5. When at the time of hearing of the Misc. Case No. 3 of 1983 no evidence was tendered by the opposite party No. 2 in support of his case of waiver, the learned Subordinate Judge was not justified in refusing the prayer on the ground that the petitioners have waived the right under Section 4 of the Partition Act We have already indicated that Mr. Arun Kr. Matilal has conceded that in this case the opposite party No. 2 has claimed separate allotment by asking for a share in the property. Therefore, in this case even if the decision of Netai Das's case be treated as laying down the correct law, the opposite party No. 2 cannot resist the claim of the petitioners when he is himself claiming separate allotment. Moreover, in our view when the petitioners have 3/4th share in the property and the opposite party No. 2 has purchased the remaining 1/4th share of defendant No. l even if no separate allotment was prayed for by the opposite party No. 2, the Court would have to grant the opposite party No. 2 separate allotment if the petitioners' claim for preemption failed. In that view of the matter we hold that the Learned Subordinate Judge was not justified in rejecting the prayer for preemption and the impugned order is liable to be set aside. We would now answer the reference namely, whether the stranger purchaser not having sued for partition nor having prayed for partition or separate allotment application under Section 4 of the Partition Act filed by the co-sharers of the undivided family dwelling is maintainable or not and whether the Division Bench decision of Netai Das v.

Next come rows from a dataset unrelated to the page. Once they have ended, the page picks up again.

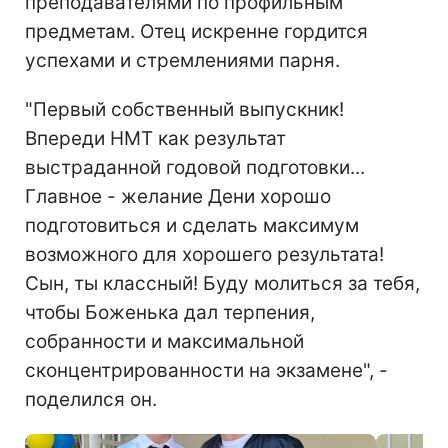
преподавателями по профильным
предметам. Отец искренне гордится
успехами и стремлениями парня.
"Первый собственный выпускник!
Впереди НМТ как результат
выстраданной годовой подготовки...
Главное - желание Дени хорошо
подготовиться и сделать максимум
возможного для хорошего результата!
Сын, ты классный! Буду молиться за тебя,
чтобы Боженька дал терпения,
собранности и максимальной
сконцентрированности на экзамене", -
поделился он.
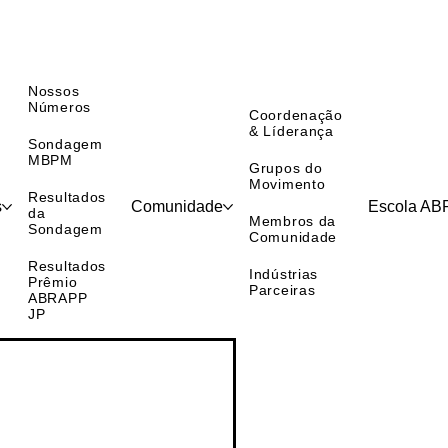
Nossos
Números
Coordenação
& Líderança
Sondagem
MBPM
Grupos do
Movimento
Resultados
s
Comunidade
Escola A
da
Membros da
Sondagem
Comunidade
Resultados
Indústrias
Prêmio
Parceiras
ABRAPP
JP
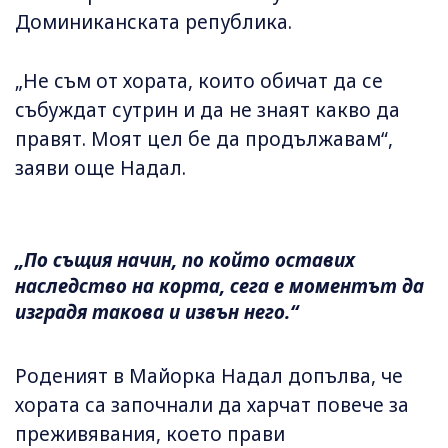
Доминиканската република.
„Не съм от хората, които обичат да се
събуждат сутрин и да не знаят какво да
правят. Моят цел бе да продължавам“,
заяви още Надал.
„По същия начин, по който оставих
наследство на корта, сега е моментът да
изградя такова и извън него.“
Роденият в Майорка Надал допълва, че
хората са започнали да харчат повече за
преживявания, което прави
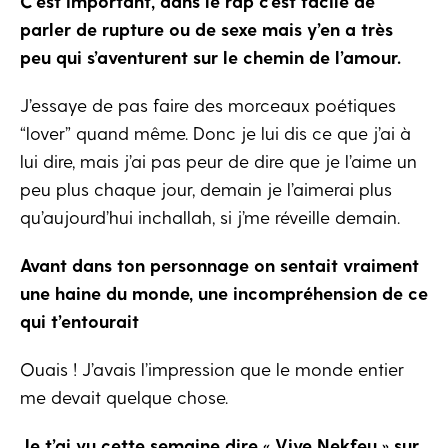
C’est important, dans le rap c’est facile de
parler de rupture ou de sexe mais y’en a très
peu qui s’aventurent sur le chemin de l’amour.
J’essaye de pas faire des morceaux poétiques
“lover” quand même. Donc je lui dis ce que j’ai à
lui dire, mais j’ai pas peur de dire que je l’aime un
peu plus chaque jour, demain je l’aimerai plus
qu’aujourd’hui inchallah, si j’me réveille demain.
Avant dans ton personnage on sentait vraiment
une haine du monde, une incompréhension de ce
qui t’entourait
Ouais ! J’avais l’impression que le monde entier
me devait quelque chose.
Je t’ai vu cette semaine dire « Vive Nekfeu » sur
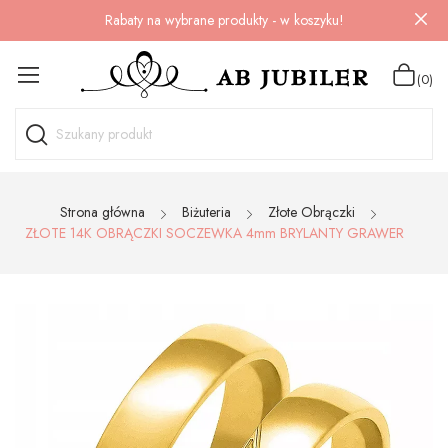
Rabaty na wybrane produkty - w koszyku!
(0)
Strona główna
Biżuteria
Złote Obrączki
ZŁOTE 14K OBRĄCZKI SOCZEWKA 4mm BRYLANTY GRAWER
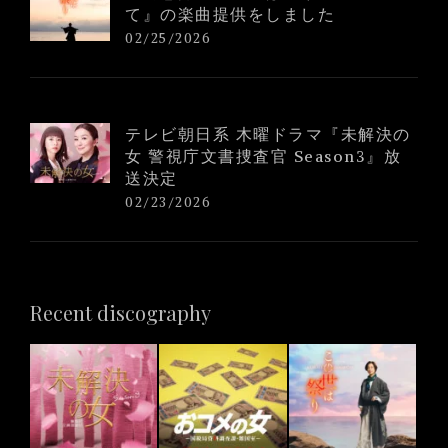
て』の楽曲提供をしました
02/25/2026
テレビ朝日系 木曜ドラマ『未解決の
女 警視庁文書捜査官 Season3』放
送決定
02/23/2026
Recent discography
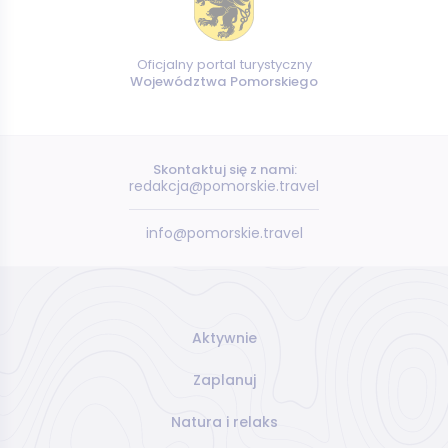
Oficjalny portal turystyczny
Województwa Pomorskiego
Skontaktuj się z nami:
redakcja@pomorskie.travel
info@pomorskie.travel
Aktywnie
Zaplanuj
Natura i relaks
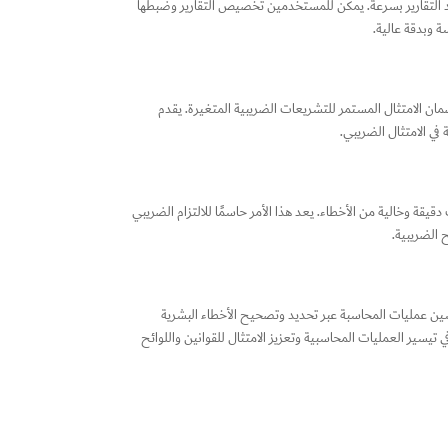
وليد التقارير بسرعة. يمكن للمستخدمين تخصيص التقارير وضبطها
ة وبدقة عالية.
ان الامتثال المستمر للتشريعات الضريبية المتغيرة. يقدم
في الامتثال الضريبي.
قيقة وخالية من الأخطاء. يعد هذا الأمر حاسمًا للالتزام الضريبي
ح الضريبية.
سين عمليات المحاسبة عبر تحديد وتصحيح الأخطاء البشرية
يسير العمليات المحاسبية وتعزيز الامتثال للقوانين واللوائح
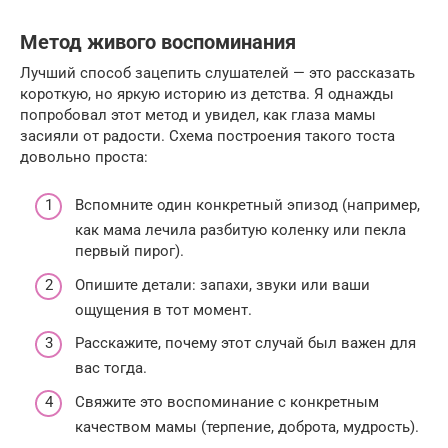
Метод живого воспоминания
Лучший способ зацепить слушателей — это рассказать
короткую, но яркую историю из детства. Я однажды
попробовал этот метод и увидел, как глаза мамы
засияли от радости. Схема построения такого тоста
довольно проста:
Вспомните один конкретный эпизод (например,
как мама лечила разбитую коленку или пекла
первый пирог).
Опишите детали: запахи, звуки или ваши
ощущения в тот момент.
Расскажите, почему этот случай был важен для
вас тогда.
Свяжите это воспоминание с конкретным
качеством мамы (терпение, доброта, мудрость).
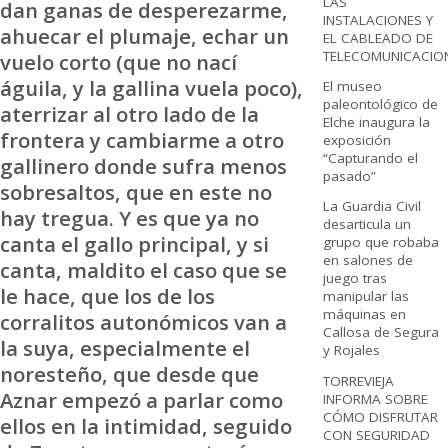
LAS
dan ganas de desperezarme,
INSTALACIONES Y
ahuecar el plumaje, echar un
EL CABLEADO DE
TELECOMUNICACIO
vuelo corto (que no nací
águila, y la gallina vuela poco),
El museo
paleontológico de
aterrizar al otro lado de la
Elche inaugura la
frontera y cambiarme a otro
exposición
“Capturando el
gallinero donde sufra menos
pasado”
sobresaltos, que en este no
La Guardia Civil
hay tregua. Y es que ya no
desarticula un
canta el gallo principal, y si
grupo que robaba
en salones de
canta, maldito el caso que se
juego tras
le hace, que los de los
manipular las
máquinas en
corralitos autonómicos van a
Callosa de Segura
la suya, especialmente el
y Rojales
noresteño, que desde que
TORREVIEJA
Aznar empezó a parlar como
INFORMA SOBRE
CÓMO DISFRUTAR
ellos en la intimidad, seguido
CON SEGURIDAD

Hari Das, ILR (1967) 2 Cal 301 has been correctly decided or not, we would reproduce here the provisions of the Section 4 of the Partition Act.
Section 4 reads thus -
"(1) Where a share of a dwelling house belonging to an undivided family has been transferred to a person who is not a member of such family and such transferee sues for partition, the court shall if any member of the family being a shareholder shall undertake to buy the share of such transferee, make valuation of such share in such manner as it thinks fit and direct the sale of such share, to such shareholder and may give all necessary and proper directions, in that behalf.
(2) xx xx xx xx xx"
The interpretation of the words "such transferee sues for partition" has ted to conflict of decisions.

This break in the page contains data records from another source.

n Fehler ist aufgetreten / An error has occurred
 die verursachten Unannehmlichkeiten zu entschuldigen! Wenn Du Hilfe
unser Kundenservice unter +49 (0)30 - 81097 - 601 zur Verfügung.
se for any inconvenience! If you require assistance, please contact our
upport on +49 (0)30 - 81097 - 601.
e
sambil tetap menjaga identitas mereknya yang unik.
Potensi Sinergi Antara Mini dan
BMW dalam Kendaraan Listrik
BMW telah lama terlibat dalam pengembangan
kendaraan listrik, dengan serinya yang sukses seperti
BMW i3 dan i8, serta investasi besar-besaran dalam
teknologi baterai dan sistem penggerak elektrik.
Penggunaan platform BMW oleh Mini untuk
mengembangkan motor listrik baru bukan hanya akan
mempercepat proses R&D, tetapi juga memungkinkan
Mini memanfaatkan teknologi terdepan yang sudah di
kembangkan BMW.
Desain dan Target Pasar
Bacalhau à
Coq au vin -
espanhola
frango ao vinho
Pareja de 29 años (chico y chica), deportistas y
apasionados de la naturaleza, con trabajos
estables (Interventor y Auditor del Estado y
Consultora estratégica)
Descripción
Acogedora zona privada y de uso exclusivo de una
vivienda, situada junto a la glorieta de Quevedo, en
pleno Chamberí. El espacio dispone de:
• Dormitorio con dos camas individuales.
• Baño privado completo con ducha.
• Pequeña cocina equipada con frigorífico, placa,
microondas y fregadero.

6. In Satyabhama v. Jatindra, AIR 1929 Cal 269, Surwardy and Jack, JJ. were called upon to decide specifically as to whether the provision of Section 4 of the Partition Act would be attracted only when the stranger purchaser himself files the suit for partition or whether the same would also apply if the co-sharer files a suit for partition in which the stranger purchaser figures as a defendant. The learned Judge rejected the contention of the respondents that the right of the co-sharers under Section 4 of the Partition Act would arise only when the stranger purchaser sues for partition. The following observations have been made "If effect is given to the respondent's contention the result will defeat the object of the legislature to secure the individuality of a dwelling house. It is possible that two persons buy two shares of the two members of the family and one of them brings a suit for partition making the other a defendant and if his right to purchase the share of the dwelling house fails on any account, the stranger defendant may yet be given a share in the dwelling house because he does not happen to be a plaintiff in the suit. This is not what the legislation intended and we must put a reasonable construction on the act of the legislature."

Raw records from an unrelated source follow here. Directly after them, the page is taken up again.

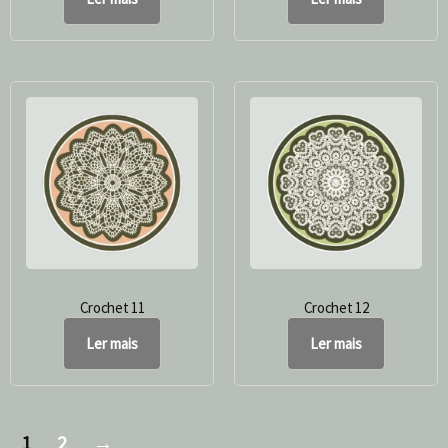
Crochet 11
Crochet 12
Ler mais
Ler mais
1
2
→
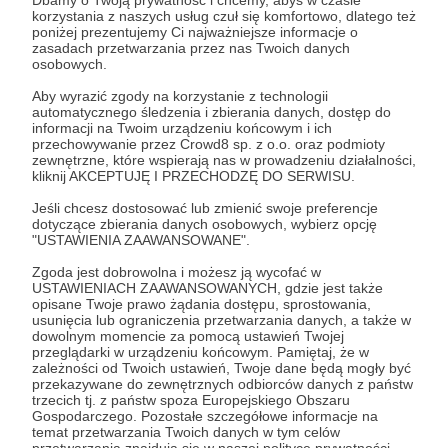
Dbamy o Twoją prywatność i chcemy, abyś w czasie
korzystania z naszych usług czuł się komfortowo, dlatego też
poniżej prezentujemy Ci najważniejsze informacje o
Zostań Patronem
zasadach przetwarzania przez nas Twoich danych
osobowych.
Zaloguj się
Aby wyrazić zgody na korzystanie z technologii
automatycznego śledzenia i zbierania danych, dostęp do
informacji na Twoim urządzeniu końcowym i ich
przechowywanie przez Crowd8 sp. z o.o. oraz podmioty
patronite
język
zewnętrzne, które wspierają nas w prowadzeniu działalności,
kliknij AKCEPTUJĘ I PRZECHODZĘ DO SERWISU.
Jeśli chcesz dostosować lub zmienić swoje preferencje
Udostępnij
dotyczące zbierania danych osobowych, wybierz opcję
"USTAWIENIA ZAAWANSOWANE".
Zgoda jest dobrowolna i możesz ją wycofać w
USTAWIENIACH ZAAWANSOWANYCH, gdzie jest także
opisane Twoje prawo żądania dostępu, sprostowania,
usunięcia lub ograniczenia przetwarzania danych, a także w
dowolnym momencie za pomocą ustawień Twojej
O języku
przeglądarki w urządzeniu końcowym. Pamiętaj, że w
zależności od Twoich ustawień, Twoje dane będą mogły być
przekazywane do zewnętrznych odbiorców danych z państw
Zobacz profil autora
trzecich tj. z państw spoza Europejskiego Obszaru
Gospodarczego. Pozostałe szczegółowe informacje na
temat przetwarzania Twoich danych w tym celów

7. This liberal construction to Section 4 was given by the Learned Judges. That Section 4 whose object is to prevent a transferee from a member of the family who is an outsider to the family from enforcing his way to the undivided family dwelling house in which the other member of the family and the transferor belong have a right to live should be liberally construed has been enunciated by Sir Ashutosh Mukherjee in Kshirode Ghosal v. Saroda Prosad (1910) 12 Cal LJ 525. The Division Bench followed this principle and has given liberal construction so that the object of Section 4 is achieved and not frustrated. The Learned Judge also took into consideration that in a suit for partition the parties are interchangeable and in the suit for partition whether a plaintiff or defendant is at the same time a plaintiff as well as defendant and his dual capacity of a party in the partition suit does not preclude even a defendant who is claiming a share in the undivided family dwelling house from being treated as plaintiff for the purpose of Section 4 of the Partition Act. This decision has been followed in several decisions. In some of them the definition of the expression "to sue" Stroud's Judicial Dictionary to include not only to prosecute but also 'to defend' was also taken into accorint. Reference may be made by the following decisions. Boto Krishna v. Akhoy Kumar, ; Haradhon v. Ushacharan, Ramdulal v. Benode, AIR 1949 Cal 245; Abu Isha Thakur v. Dinabandhu, AIR 1947 Cal 426; Satyendra v. Amar Nath, ; Surendra Nath Achar v. Ram Chandra Hazra, (1971) 75 Cal WN 195; Sunilv. Provas, ; Santosh Kr. Mitra v. Kalipada Das, ; B. Karmakar v. S. Pramanik, and Gopal Ch. Mitra v. Kalipada Das, .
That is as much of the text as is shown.